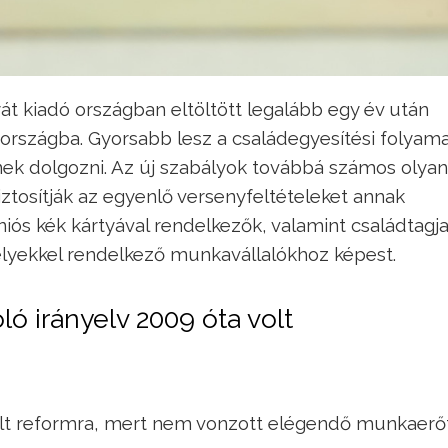
yát kiadó országban eltöltött legalább egy év után
rszágba. Gyorsabb lesz a családegyesítési folyama
nek dolgozni. Az új szabályok továbbá számos olyan
ztosítják az egyenlő versenyfeltételeket annak
iós kék kártyával rendelkezők, valamint családtagja
lyekkel rendelkező munkavállalókhoz képest.
ló irányelv 2009 óta volt
rult reformra, mert nem vonzott elégendő munkaerő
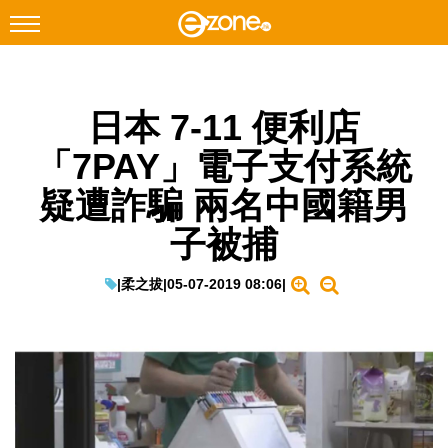
搜尋
日本 7-11 便利店
Facebook
Instagram
「7PAY」電子支付系統
科技焦點
疑遭詐騙 兩名中國籍男
網絡生活
子被捕
遊戲動漫
教學評測
|
柔之拔
|
05-07-2019 08:06
|
EduTech
IT Times
生成式AI與雲端應用
Enterprise Digital Transformation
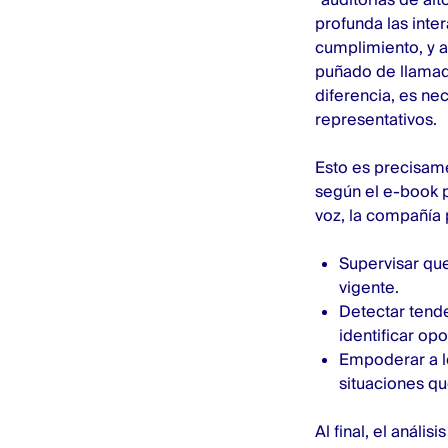
profunda las inter
cumplimiento, y a
puñado de llamad
diferencia, es ne
representativos.
Esto es precisam
según el
e-book 
voz, la compañía
Supervisar que
vigente.
Detectar tende
identificar op
Empoderar a l
situaciones qu
Al final,
el análisi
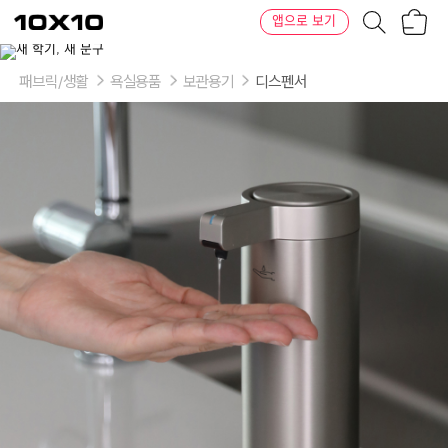
장
텐
앱으로 보기
바
바
구
이
이
니
텐
상
품
패브릭/생활
욕실용품
보관용기
디스펜서
의
옵
션
-
타
입:
슬
림
메
탈
디
스
펜
서
(건
전
지
타
입),
슬
림
메
탈
디
스
펜
서
(충
전
타
입)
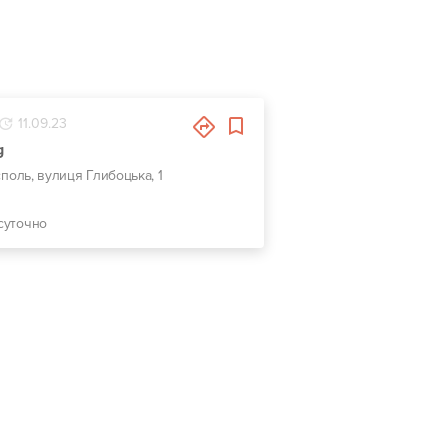
11.09.23
g
споль, вулиця Глибоцька, 1
суточно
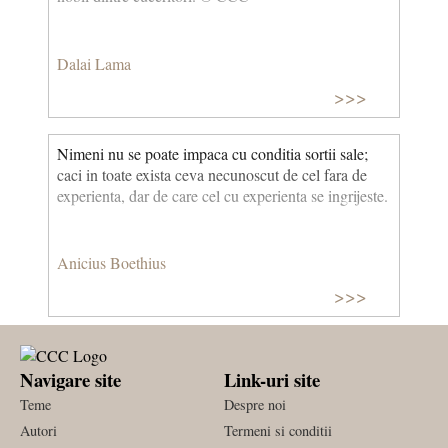
Dalai Lama
>>>
Nimeni nu se poate impaca cu conditia sortii sale;
caci in toate exista ceva necunoscut de cel fara de
experienta, dar de care cel cu experienta se ingrijeste.
Anicius Boethius
>>>
Navigare site
Link-uri site
Teme
Despre noi
Autori
Termeni si conditii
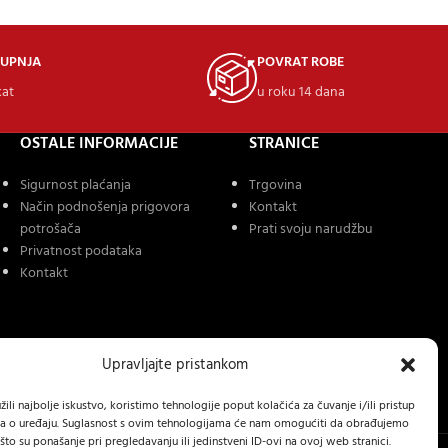
KUPNJA
POVRAT ROBE
kat
u roku 14 dana
OSTALE INFORMACIJE
STRANICE
Sigurnost plaćanja
Trgovina
Način podnošenja prigovora
Kontakt
potrošača
Prati svoju narudžbu
Privatnost podataka
Kontakt
Upravljajte pristankom
ili najbolje iskustvo, koristimo tehnologije poput kolačića za čuvanje i/ili pristup
a o uređaju. Suglasnost s ovim tehnologijama će nam omogućiti da obrađujemo
to su ponašanje pri pregledavanju ili jedinstveni ID-ovi na ovoj web stranici.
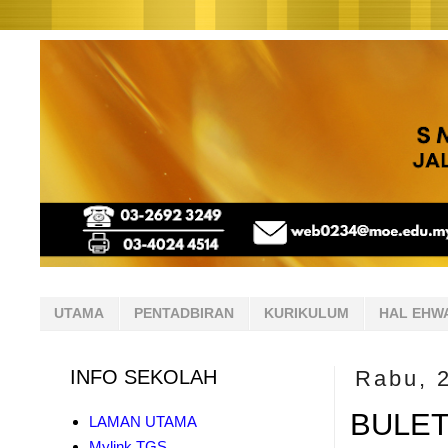
UTAMA
PENTADBIRAN
KURIKULUM
HAL EHW
INFO SEKOLAH
Rabu, 
BULET
LAMAN UTAMA
Mylink TGS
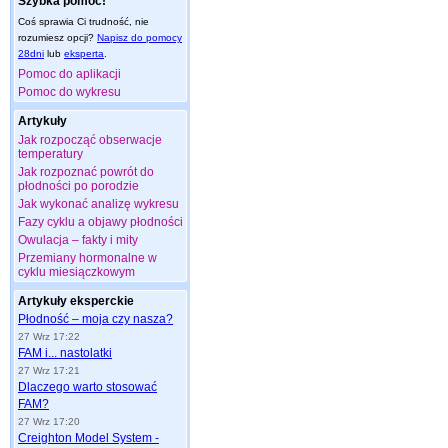
Szybka pomoc!
Coś sprawia Ci trudność, nie
rozumiesz opcji?
Napisz do pomocy
28dni
lub
eksperta
.
Pomoc do aplikacji
Pomoc do wykresu
Artykuły
Jak rozpocząć obserwacje
temperatury
Jak rozpoznać powrót do
płodności po porodzie
Jak wykonać analizę wykresu
Fazy cyklu a objawy płodności
Owulacja – fakty i mity
Przemiany hormonalne w
cyklu miesiączkowym
Artykuły eksperckie
Płodność – moja czy nasza?
27 Wrz 17:22
FAM i... nastolatki
27 Wrz 17:21
Dlaczego warto stosować
FAM?
27 Wrz 17:20
Creighton Model System -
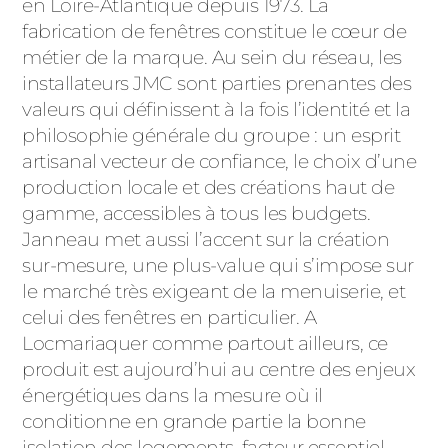
en Loire-Atlantique depuis 1973. La
ACIER
fabrication de fenêtres constitue le cœur de
métier de la marque. Au sein du réseau, les
installateurs JMC sont parties prenantes des
valeurs qui définissent à la fois l’identité et la
philosophie générale du groupe : un esprit
artisanal vecteur de confiance, le choix d’une
production locale et des créations haut de
gamme, accessibles à tous les budgets.
Janneau met aussi l’accent sur la création
sur-mesure, une plus-value qui s’impose sur
le marché très exigeant de la menuiserie, et
celui des fenêtres en particulier. A
Locmariaquer comme partout ailleurs, ce
produit est aujourd’hui au centre des enjeux
énergétiques dans la mesure où il
conditionne en grande partie la bonne
isolation des logements, facteur essentiel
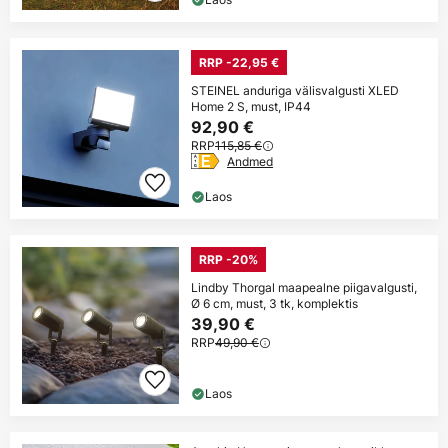
RRP -22,95 €
STEINEL anduriga välisvalgusti XLED
Home 2 S, must, IP44
92,90 €
RRP
115,85 €
Andmed
Laos
RRP -20%
Lindby Thorgal maapealne piigavalgusti,
Ø 6 cm, must, 3 tk, komplektis
39,90 €
RRP
49,90 €
Laos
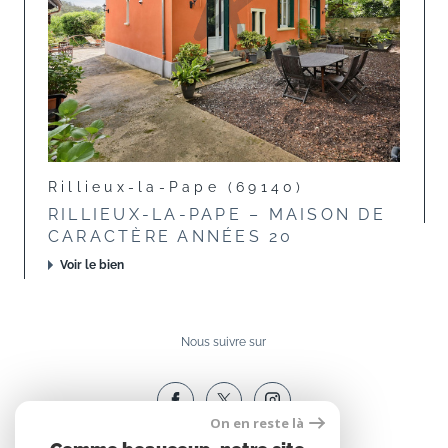
Rillieux-la-Pape (69140)
RILLIEUX-LA-PAPE – MAISON DE
CARACTÈRE ANNÉES 20
Voir le bien
Nous suivre sur
On en reste là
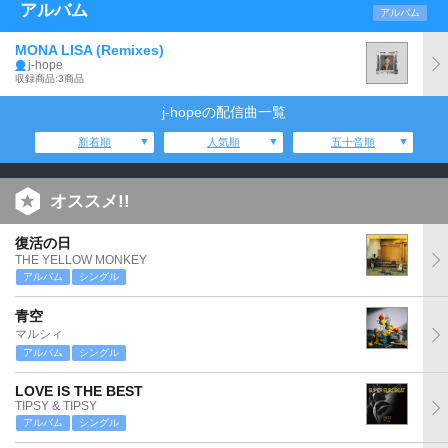
アルバム
アルバム
MONA LISA (Remixes)
j-hope
収録商品:3商品
j-hopeの配信曲一覧
新着順
人気順
五十音順
オススメ!!
復活の日
THE YELLOW MONKEY
アルバム
シングル
青空
マルシィ
アルバム
シングル
LOVE IS THE BEST
TIPSY & TIPSY
アルバム
シングル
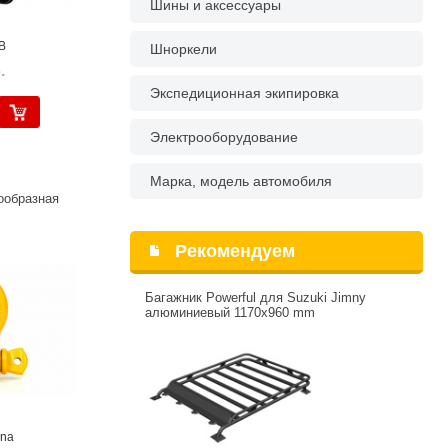
Шины и аксессуары
B
Шноркели
.
Экспедиционная экипировка
Электрооборудование
Марка, модель автомобиля
ообразная
Рекомендуем
Багажник Powerful для Suzuki Jimny
алюминиевый 1170х960 mm
ina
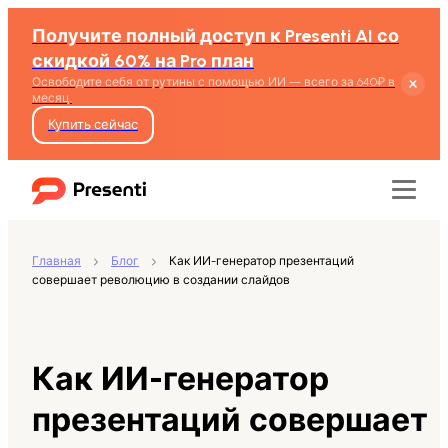
Получите полный доступ к Presenti AI со
скидкой 60% на Pro план
Освободите себя от рутины с помощью ИИ — всего за 640₽ в
месяц.
Купить сейчас
Главная
Блог
Как ИИ-генератор презентаций
совершает революцию в создании слайдов
Функции
Текст в презентацию
Как ИИ-генератор
Word в презентацию
презентаций совершает
PDF в Презентацию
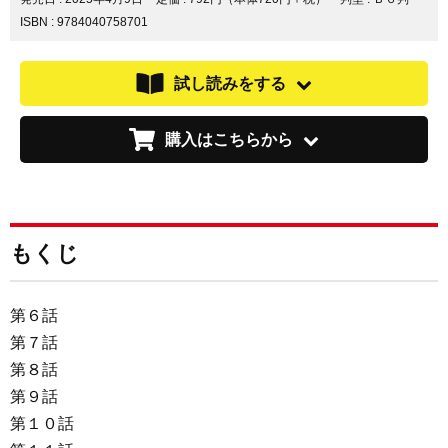
す
す
す
ISBN : 9784040758701
る
る
る
試し読みをする
購入はこちらから
もくじ
第６話
第７話
第８話
第９話
第１０話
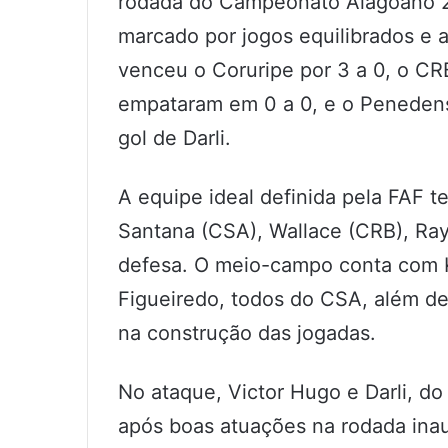
rodada do Campeonato Alagoano 2
marcado por jogos equilibrados e 
venceu o Coruripe por 3 a 0, o CR
empataram em 0 a 0, e o Penedens
gol de Darli.
A equipe ideal definida pela FAF t
Santana (CSA), Wallace (CRB), Ra
defesa. O meio-campo conta com K
Figueiredo, todos do CSA, além d
na construção das jogadas.
No ataque, Victor Hugo e Darli, d
após boas atuações na rodada inau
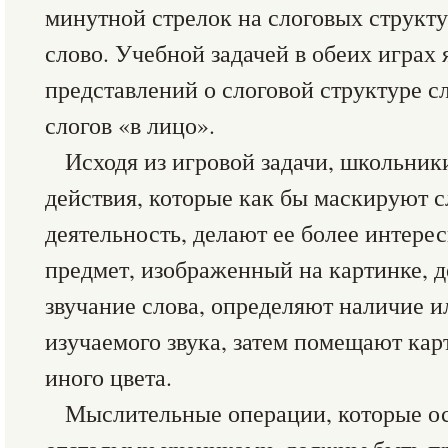
минутной стрелок на слоговых структ
слово. Учебной задачей в обеих играх 
представлений о слоговой структуре с
слогов «в лицо».
Исходя из игровой задачи, школьни
действия, которые как бы маскируют
деятельность, делают ее более интерес
предмет, изображенный на картинке, 
звучание слова, определяют наличие и
изучаемого звука, затем помещают кар
иного цвета.
Мыслительные операции, которые о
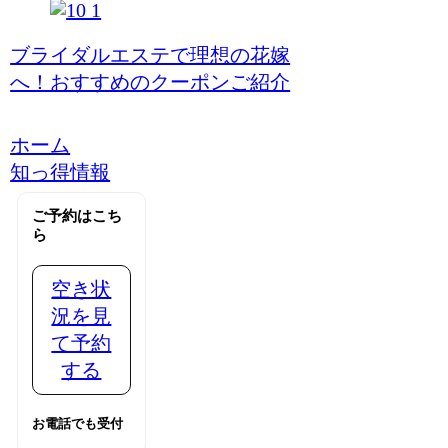
ブライダルエステで理想の花嫁
へ！おすすめのクーポンご紹介
ホーム
知っ得情報
ご予約はこち
ら
空き状
況を見
て予約
する
お電話でも受付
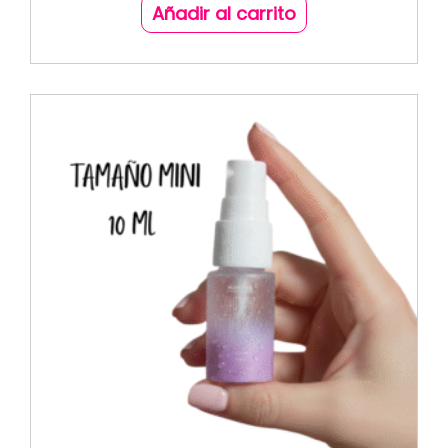
Añadir al carrito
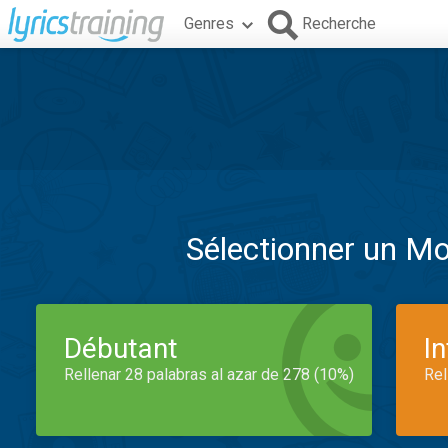
Genres
Recherche
Sélectionner un M
Débutant
I
Rellenar 28 palabras al azar de 278 (10%)
Rel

■ ■ ■

Task requirements:
Report how many lines in this data include the string "płodności", and nothing else.

Exercise output:
2